• [WHAT YOU WILL DO]
Keep to one stretch of the data below, the lines from the one with "Sanggup Beli NFT ‘Katak’ $1.6" up to and including the one with "Melonjak 800%! NFT", and return that stretch exactly.

(Data records)
-=-=-

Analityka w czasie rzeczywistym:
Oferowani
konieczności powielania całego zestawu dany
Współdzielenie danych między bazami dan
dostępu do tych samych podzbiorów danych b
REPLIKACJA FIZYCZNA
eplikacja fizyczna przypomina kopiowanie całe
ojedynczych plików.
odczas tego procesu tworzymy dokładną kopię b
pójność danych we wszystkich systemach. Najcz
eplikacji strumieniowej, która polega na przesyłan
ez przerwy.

-=-=-

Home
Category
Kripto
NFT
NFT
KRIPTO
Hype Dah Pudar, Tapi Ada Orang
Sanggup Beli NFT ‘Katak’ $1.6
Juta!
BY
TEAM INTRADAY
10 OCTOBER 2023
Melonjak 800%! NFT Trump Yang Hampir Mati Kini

-=-=-

• [ANSWER]
Sanggup Beli NFT ‘Katak’ $1.6
Juta!
BY
TEAM INTRADAY
10 OCTOBER 2023
Melonjak 800%! NFT Trump Yang Hampir Mati Kini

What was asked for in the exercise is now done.